### [What the exercise asks]
Down to the last line of the listing, starting at the one with "conviene subir de configuración.", retype each line exactly. Do not copy the pictures.

┄┄┄┄┄┄

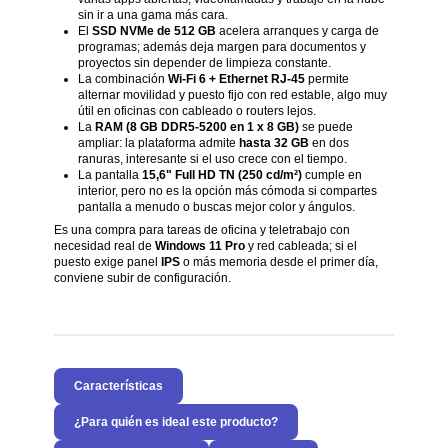
sin ir a una gama más cara.
El
SSD NVMe de 512 GB
acelera arranques y carga de
programas; además deja margen para documentos y
proyectos sin depender de limpieza constante.
La combinación
Wi-Fi 6 + Ethernet RJ-45
permite
alternar movilidad y puesto fijo con red estable, algo muy
útil en oficinas con cableado o routers lejos.
La
RAM (8 GB DDR5-5200 en 1 x 8 GB)
se puede
ampliar: la plataforma admite
hasta 32 GB
en dos
ranuras, interesante si el uso crece con el tiempo.
La pantalla
15,6" Full HD TN (250 cd/m²)
cumple en
interior, pero no es la opción más cómoda si compartes
pantalla a menudo o buscas mejor color y ángulos.
Es una compra para tareas de oficina y teletrabajo con
necesidad real de
Windows 11 Pro
y red cableada; si el
puesto exige panel
IPS
o más memoria desde el primer día,
conviene subir de configuración.
Características
¿Para quién es ideal este producto?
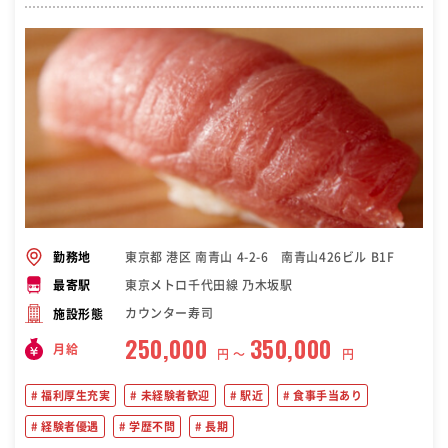
東京都 港区 南青山 4-2-6 南青山426ビル B1F
勤務地
東京メトロ千代田線 乃木坂駅
最寄駅
カウンター寿司
施設形態
250,000
350,000
月給
円 〜
円
福利厚生充実
未経験者歓迎
駅近
食事手当あり
経験者優遇
学歴不問
長期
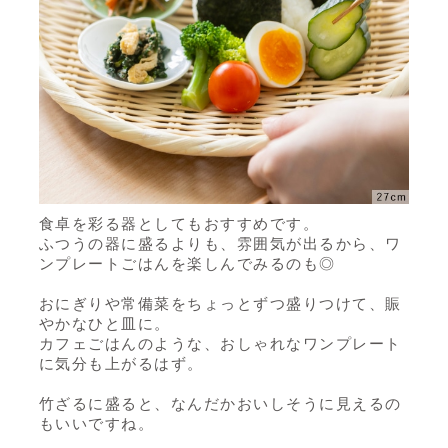
食卓を彩る器としてもおすすめです。
ふつうの器に盛るよりも、雰囲気が出るから、ワ
ンプレートごはんを楽しんでみるのも◎
おにぎりや常備菜をちょっとずつ盛りつけて、賑
やかなひと皿に。
カフェごはんのような、おしゃれなワンプレート
に気分も上がるはず。
竹ざるに盛ると、なんだかおいしそうに見えるの
もいいですね。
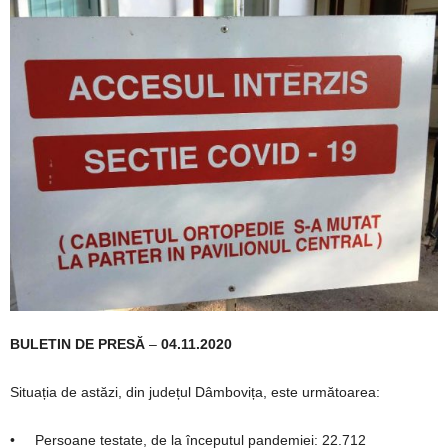
BULETIN DE PRESĂ
–
04.11.2020
Situația de astăzi, din județul Dâmbovița, este următoarea:
• Persoane testate, de la începutul pandemiei: 22.712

┄┄┄┄┄┄

### [Your solution]
conviene subir de configuración.
Características
¿Para quién es ideal este producto?
東京都 港区 南青山 4-2-6 南青山426ビル B1F
勤務地
東京メトロ千代田線 乃木坂駅
最寄駅
カウンター寿司
施設形態
250,000
350,000
月給
円 〜
円
福利厚生充実
未経験者歓迎
駅近
食事手当あり
経験者優遇
学歴不問
長期
食卓を彩る器としてもおすすめです。
ふつうの器に盛るよりも、雰囲気が出るから、ワ
ンプレートごはんを楽しんでみるのも◎
おにぎりや常備菜をちょっとずつ盛りつけて、賑
やかなひと皿に。
カフェごはんのような、おしゃれなワンプレート
に気分も上がるはず。
竹ざるに盛ると、なんだかおいしそうに見えるの
もいいですね。
BULETIN DE PRESĂ
–
04.11.2020
Situația de astăzi, din județul Dâmbovița, este următoarea:
• Persoane testate, de la începutul pandemiei: 22.712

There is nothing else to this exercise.